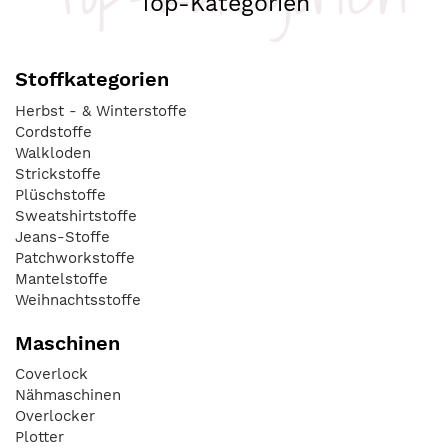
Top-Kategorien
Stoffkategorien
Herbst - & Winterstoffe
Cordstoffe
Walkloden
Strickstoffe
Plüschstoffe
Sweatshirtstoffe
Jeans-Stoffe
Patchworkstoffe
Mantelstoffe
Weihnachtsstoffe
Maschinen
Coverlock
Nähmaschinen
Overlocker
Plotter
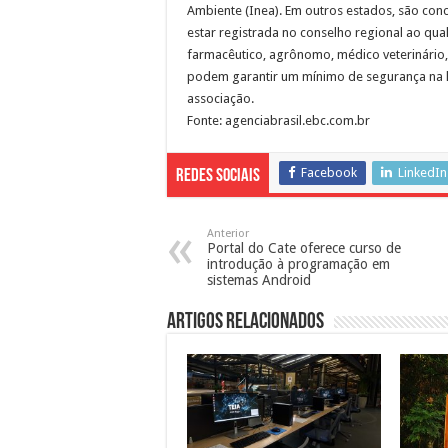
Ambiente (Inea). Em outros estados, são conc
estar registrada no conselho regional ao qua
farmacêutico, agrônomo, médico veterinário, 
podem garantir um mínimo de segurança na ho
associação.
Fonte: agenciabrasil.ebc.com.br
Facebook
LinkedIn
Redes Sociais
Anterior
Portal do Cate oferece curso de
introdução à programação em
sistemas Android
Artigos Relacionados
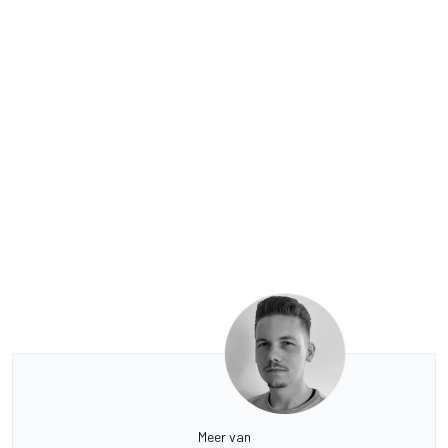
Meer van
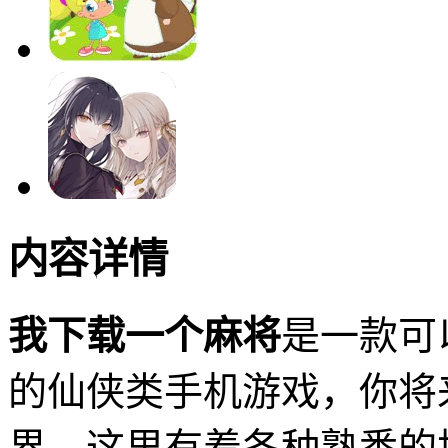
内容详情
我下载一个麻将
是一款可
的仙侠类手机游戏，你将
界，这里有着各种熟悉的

--*--

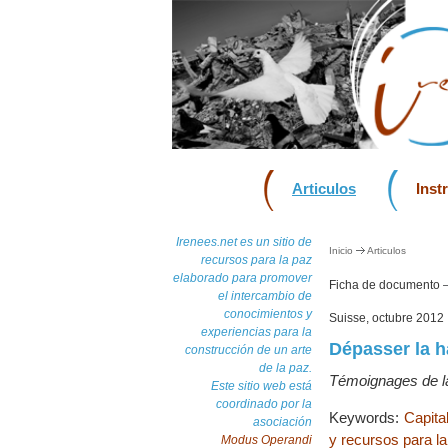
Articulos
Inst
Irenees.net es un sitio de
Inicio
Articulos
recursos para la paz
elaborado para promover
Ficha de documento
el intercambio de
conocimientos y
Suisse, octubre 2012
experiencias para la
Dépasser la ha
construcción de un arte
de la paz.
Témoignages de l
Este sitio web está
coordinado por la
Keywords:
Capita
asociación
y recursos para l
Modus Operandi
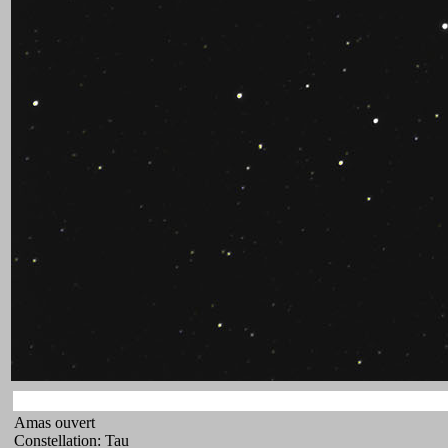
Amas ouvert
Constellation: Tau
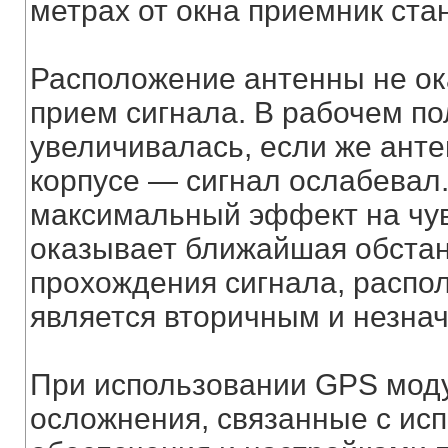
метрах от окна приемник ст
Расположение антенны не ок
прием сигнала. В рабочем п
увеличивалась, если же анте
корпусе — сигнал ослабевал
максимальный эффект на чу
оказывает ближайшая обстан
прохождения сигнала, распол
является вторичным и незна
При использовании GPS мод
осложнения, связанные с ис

--*--

● **Exercise goal**
Above are the records; print exactly the lines from the line with "максимальный эффект на чу" to the line with "осложнения, связанные с ис", including both, and nothing else.

● **Solved exercise**
максимальный эффект на чу
оказывает ближайшая обстан
прохождения сигнала, распол
является вторичным и незна
При использовании GPS мод
осложнения, связанные с ис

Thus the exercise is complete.